«Na África, quando um idoso morre, é toda uma biblioteca que pega fogo!» Esta afirmação, de um grande sábio africano, introduz-nos bem em nosso tema. O título como consta, não está completo. Na formulação do mesmo contentei-me com uma expressão apenas sugestiva. Deixem-me, agora, transcrever por extenso o tema tal qual foi concebido para este número do Boletim da AIM:
Como as culturas africanas, muito respeitosas para com seus mais velhos – e que por isso unem-se tão bem à tradição monástica – permitem-nos valorizar a presença dos monges e das monjas idosos nas comunidades monásticas.
Adentrando no assunto vou estender-me mais a respeito de como as culturas africanas valorizam a presença, cheia de sentido, das pessoas idosas.

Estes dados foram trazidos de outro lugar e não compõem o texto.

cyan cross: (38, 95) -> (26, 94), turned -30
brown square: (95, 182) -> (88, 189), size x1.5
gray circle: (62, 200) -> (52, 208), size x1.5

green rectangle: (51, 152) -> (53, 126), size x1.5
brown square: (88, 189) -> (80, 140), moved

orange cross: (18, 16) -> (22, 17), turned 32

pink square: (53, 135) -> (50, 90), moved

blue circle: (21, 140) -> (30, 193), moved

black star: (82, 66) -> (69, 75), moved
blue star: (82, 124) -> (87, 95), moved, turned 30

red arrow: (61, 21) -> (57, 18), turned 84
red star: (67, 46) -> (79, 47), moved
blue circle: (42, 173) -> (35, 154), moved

Um segundo ponto: como esta consideração pode esclarecer nossa convivência com as pessoas idosas em nossas comunidades, será um pouco mais resumido, pois considero que a regra e a tradição monásticas já são bem conhecidas por meus leitores os quais, rapidamente, estabelecerão as correspondências.
«Na África, quando um idoso morre, é toda uma biblioteca que pega fogo!» Todos sabemos que uma das maiores características das nossas sociedades africanas é que são sociedades de cultura e transmissão oral em todos os níveis: transmissão da sabedoria, da cultura, da história, da religião, dos arquivos e da memória de todo um povo…«Lembra-te dos dias de outrora, remonta o curso dos anos, interroga teu pai e ele te instruirá, os mais velhos e eles te narrarão» (Dt 32, 7).

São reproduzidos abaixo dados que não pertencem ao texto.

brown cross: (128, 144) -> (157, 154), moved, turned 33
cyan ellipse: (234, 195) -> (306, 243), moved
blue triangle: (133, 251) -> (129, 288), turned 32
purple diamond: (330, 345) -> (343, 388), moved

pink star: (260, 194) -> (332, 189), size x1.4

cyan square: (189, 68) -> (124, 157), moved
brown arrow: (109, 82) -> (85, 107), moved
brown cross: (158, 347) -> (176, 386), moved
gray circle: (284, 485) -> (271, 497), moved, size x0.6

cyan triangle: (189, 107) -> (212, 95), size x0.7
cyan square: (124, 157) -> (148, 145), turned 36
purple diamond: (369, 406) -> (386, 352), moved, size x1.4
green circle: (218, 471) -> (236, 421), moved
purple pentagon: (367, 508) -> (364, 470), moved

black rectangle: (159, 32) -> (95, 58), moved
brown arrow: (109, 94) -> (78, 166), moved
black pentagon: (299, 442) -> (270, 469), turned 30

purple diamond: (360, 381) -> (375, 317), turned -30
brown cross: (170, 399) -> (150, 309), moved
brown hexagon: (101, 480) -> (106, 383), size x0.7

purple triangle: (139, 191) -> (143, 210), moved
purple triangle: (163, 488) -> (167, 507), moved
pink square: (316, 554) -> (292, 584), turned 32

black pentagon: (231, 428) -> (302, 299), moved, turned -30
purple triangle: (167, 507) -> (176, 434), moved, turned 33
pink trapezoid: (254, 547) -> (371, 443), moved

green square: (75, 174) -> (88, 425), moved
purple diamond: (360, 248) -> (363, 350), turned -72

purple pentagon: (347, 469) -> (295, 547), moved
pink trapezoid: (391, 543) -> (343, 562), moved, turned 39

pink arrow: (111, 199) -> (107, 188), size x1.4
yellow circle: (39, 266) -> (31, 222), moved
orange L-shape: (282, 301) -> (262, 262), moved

Por ser a escrita completamente desconhecida, não havia senão a transmissão oral para garantir a continuidade, a sobrevivência e a perenidade de toda a experiência e de toda a memória plurissecular dos povos da África. Ora, quem diz transmissão, refere-se de um lado a alguém que sabe e, de outro, a alguém que procura saber. Face a face estão um passado e um futuro do conhecimento.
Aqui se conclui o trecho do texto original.